▶ **Problem to solve**:
Any images in the records should be skipped; transcribe the rest exactly.
Data section below:
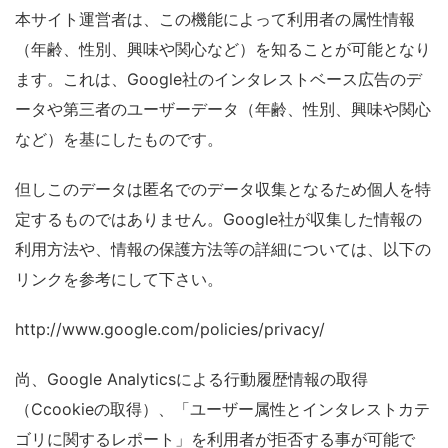
本サイト運営者は、この機能によって利用者の属性情報
（年齢、性別、興味や関心など）を知ることが可能となり
ます。これは、Google社のインタレストベース広告のデ
ータや第三者のユーザーデータ（年齢、性別、興味や関心
など）を基にしたものです。
但しこのデータは匿名でのデータ収集となるため個人を特
定するものではありません。Google社が収集した情報の
利用方法や、情報の保護方法等の詳細については、以下の
リンクを参考にして下さい。
http://www.google.com/policies/privacy/
尚、Google Analyticsによる行動履歴情報の取得
（Ccookieの取得）、「ユーザー属性とインタレストカテ
ゴリに関するレポート」を利用者が拒否する事が可能で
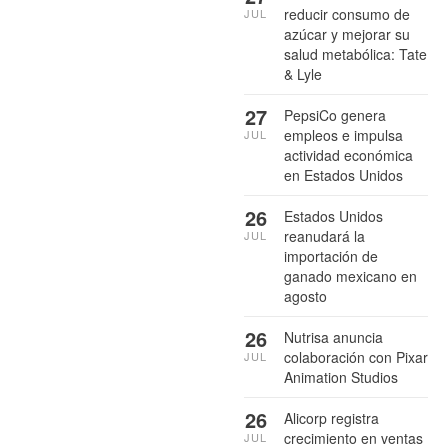
reducir consumo de
JUL
azúcar y mejorar su
salud metabólica: Tate
& Lyle
27
PepsiCo genera
empleos e impulsa
JUL
actividad económica
en Estados Unidos
26
Estados Unidos
reanudará la
JUL
importación de
ganado mexicano en
agosto
26
Nutrisa anuncia
colaboración con Pixar
JUL
Animation Studios
26
Alicorp registra
crecimiento en ventas
JUL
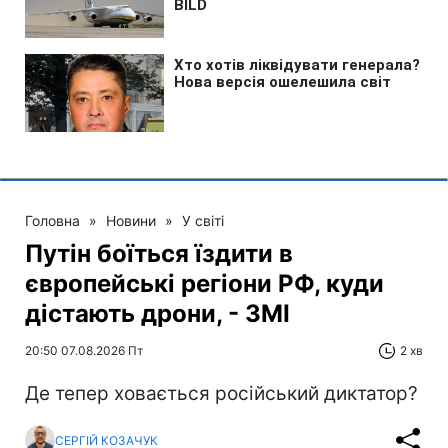
Головна
»
Новини
»
У світі
Путін боїться їздити в
європейські регіони РФ, куди
дістають дрони, - ЗМІ
20:50 07.08.2026 Пт
2 хв
Де тепер ховається російський диктатор?
СЕРГІЙ КОЗАЧУК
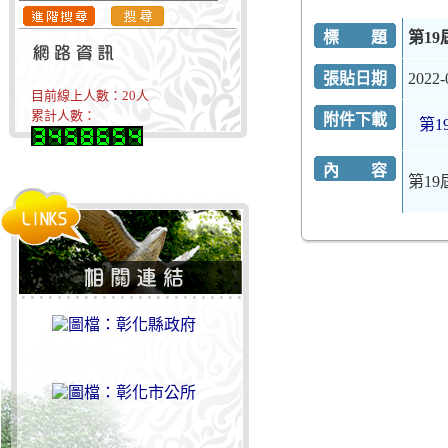
標 題
第1
張貼日期
2022-
目前線上人數：
20
人
累計人數：
附件下載
第1
內 容
第1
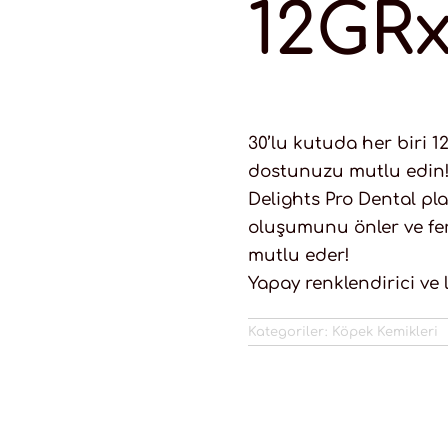
12GR
30’lu kutuda her biri 1
dostunuzu mutlu edin
Delights Pro Dental pla
oluşumunu önler ve fer
mutlu eder!
Yapay renklendirici ve l
Kategoriler:
Köpek Kemikleri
End of Data section.
▶ **Output for this exercise**:
本サイト運営者は、この機能によって利用者の属性情報
（年齢、性別、興味や関心など）を知ることが可能となり
ます。これは、Google社のインタレストベース広告のデ
ータや第三者のユーザーデータ（年齢、性別、興味や関心
など）を基にしたものです。
但しこのデータは匿名でのデータ収集となるため個人を特
定するものではありません。Google社が収集した情報の
利用方法や、情報の保護方法等の詳細については、以下の
リンクを参考にして下さい。
http://www.google.com/policies/privacy/
尚、Google Analyticsによる行動履歴情報の取得
（Ccookieの取得）、「ユーザー属性とインタレストカテ
ゴリに関するレポート」を利用者が拒否する事が可能で
reducir consumo de
JUL
azúcar y mejorar su
salud metabólica: Tate
& Lyle
27
PepsiCo genera
empleos e impulsa
JUL
actividad económica
en Estados Unidos
26
Estados Unidos
reanudará la
JUL
importación de
ganado mexicano en
agosto
26
Nutrisa anuncia
colaboración con Pixar
JUL
Animation Studios
26
Alicorp registra
crecimiento en ventas
JUL
Головна
»
Новини
»
У світі
Путін боїться їздити в
європейські регіони РФ, куди
дістають дрони, - ЗМІ
20:50 07.08.2026 Пт
2 хв
Де тепер ховається російський диктатор?
СЕРГІЙ КОЗАЧУК
標 題
第1
張貼日期
2022-
目前線上人數：
20
人
累計人數：
附件下載
第1
內 容
第1
12GR
30’lu kutuda her biri 1
dostunuzu mutlu edin
Delights Pro Dental pla
oluşumunu önler ve fer
mutlu eder!
Yapay renklendirici ve l
Kategoriler:
Köpek Kemikleri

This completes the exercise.